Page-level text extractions

◆ ◆ ◆ ◆ ◆ ◆ ◆

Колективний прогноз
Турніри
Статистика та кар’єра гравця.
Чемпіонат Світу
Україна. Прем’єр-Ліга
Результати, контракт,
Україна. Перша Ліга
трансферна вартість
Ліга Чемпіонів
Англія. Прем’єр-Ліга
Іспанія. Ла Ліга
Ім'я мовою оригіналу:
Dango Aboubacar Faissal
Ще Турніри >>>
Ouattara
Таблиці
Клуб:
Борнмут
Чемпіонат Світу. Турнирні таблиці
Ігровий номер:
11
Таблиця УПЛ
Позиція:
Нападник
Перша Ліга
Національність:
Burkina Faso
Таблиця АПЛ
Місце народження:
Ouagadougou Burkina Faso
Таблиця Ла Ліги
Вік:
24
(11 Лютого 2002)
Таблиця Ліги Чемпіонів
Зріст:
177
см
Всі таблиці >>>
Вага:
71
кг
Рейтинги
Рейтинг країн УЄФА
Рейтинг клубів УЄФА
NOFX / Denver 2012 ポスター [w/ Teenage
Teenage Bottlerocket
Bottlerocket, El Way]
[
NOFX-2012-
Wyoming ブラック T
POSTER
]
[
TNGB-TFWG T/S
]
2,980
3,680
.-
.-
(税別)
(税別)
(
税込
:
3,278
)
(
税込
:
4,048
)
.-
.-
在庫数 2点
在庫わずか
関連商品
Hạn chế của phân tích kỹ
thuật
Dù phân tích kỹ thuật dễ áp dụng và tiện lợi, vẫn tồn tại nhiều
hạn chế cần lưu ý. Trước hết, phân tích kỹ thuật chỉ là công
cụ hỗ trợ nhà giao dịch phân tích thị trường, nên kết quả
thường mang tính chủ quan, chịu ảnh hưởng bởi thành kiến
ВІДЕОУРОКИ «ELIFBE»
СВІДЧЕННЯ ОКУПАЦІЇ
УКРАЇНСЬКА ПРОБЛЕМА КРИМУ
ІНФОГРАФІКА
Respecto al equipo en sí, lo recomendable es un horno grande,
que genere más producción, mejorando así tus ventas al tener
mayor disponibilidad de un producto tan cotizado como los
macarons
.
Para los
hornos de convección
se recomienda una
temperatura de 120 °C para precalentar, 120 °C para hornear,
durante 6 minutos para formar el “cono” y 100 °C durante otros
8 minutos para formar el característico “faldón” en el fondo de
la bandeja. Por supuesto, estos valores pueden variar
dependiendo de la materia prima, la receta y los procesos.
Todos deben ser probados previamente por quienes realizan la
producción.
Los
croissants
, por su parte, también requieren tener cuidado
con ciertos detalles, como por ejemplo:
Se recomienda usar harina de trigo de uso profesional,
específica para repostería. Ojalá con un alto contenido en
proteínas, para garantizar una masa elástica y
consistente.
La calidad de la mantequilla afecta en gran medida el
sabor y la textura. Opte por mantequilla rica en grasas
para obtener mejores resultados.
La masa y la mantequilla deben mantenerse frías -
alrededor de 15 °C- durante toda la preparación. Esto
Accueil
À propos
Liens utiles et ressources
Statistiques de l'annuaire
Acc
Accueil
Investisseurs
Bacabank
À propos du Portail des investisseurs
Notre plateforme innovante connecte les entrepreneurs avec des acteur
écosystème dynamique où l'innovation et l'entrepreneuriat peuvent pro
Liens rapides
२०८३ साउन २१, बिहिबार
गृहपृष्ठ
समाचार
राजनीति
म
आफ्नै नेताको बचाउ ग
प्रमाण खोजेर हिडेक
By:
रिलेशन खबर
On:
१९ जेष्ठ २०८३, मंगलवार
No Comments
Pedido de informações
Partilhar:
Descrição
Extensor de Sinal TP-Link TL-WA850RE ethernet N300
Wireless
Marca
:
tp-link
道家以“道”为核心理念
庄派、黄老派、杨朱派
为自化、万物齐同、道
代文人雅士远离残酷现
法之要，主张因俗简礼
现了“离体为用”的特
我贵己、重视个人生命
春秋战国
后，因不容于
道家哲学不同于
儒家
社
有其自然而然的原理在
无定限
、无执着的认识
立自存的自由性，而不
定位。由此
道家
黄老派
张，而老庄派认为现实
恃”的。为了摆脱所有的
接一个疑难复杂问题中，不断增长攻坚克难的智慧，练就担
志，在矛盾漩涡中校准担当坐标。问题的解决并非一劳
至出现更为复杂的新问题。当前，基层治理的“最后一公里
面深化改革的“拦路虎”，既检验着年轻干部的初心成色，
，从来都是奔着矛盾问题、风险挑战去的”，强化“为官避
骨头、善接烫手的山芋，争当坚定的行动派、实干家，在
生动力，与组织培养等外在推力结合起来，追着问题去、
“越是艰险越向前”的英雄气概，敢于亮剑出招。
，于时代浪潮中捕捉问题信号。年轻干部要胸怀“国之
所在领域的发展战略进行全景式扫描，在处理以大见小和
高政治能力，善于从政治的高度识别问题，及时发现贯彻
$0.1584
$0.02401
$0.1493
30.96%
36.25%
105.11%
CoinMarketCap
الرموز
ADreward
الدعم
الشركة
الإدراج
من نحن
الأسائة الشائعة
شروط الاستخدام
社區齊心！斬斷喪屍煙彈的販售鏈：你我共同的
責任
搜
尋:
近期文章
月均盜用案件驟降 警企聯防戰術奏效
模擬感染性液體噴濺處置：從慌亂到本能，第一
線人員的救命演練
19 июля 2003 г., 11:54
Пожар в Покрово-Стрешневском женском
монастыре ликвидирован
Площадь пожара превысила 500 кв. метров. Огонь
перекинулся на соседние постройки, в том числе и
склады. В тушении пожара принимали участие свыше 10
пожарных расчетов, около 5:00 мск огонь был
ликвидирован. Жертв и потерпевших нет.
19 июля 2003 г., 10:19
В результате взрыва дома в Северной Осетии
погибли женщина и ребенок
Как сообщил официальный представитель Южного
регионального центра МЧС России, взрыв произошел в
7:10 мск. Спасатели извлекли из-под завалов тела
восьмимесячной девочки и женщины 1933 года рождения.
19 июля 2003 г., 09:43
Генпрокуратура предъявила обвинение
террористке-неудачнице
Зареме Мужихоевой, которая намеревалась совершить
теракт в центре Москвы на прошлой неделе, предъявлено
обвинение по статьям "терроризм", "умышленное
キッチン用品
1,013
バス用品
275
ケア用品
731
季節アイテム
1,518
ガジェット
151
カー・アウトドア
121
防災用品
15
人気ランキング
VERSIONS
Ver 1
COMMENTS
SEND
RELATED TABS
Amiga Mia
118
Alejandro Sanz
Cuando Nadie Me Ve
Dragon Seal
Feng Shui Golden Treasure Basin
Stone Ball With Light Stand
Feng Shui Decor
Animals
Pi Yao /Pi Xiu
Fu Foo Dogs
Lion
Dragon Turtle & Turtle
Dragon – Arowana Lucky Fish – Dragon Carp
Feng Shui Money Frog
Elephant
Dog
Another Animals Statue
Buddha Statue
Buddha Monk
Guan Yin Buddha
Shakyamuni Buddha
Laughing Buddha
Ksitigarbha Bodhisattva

◆ ◆ ◆ ◆ ◆ ◆ ◆

When a line of the records holds the word "Світу", copy that line.

### Result for this task
Чемпіонат Світу
Чемпіонат Світу. Турнирні таблиці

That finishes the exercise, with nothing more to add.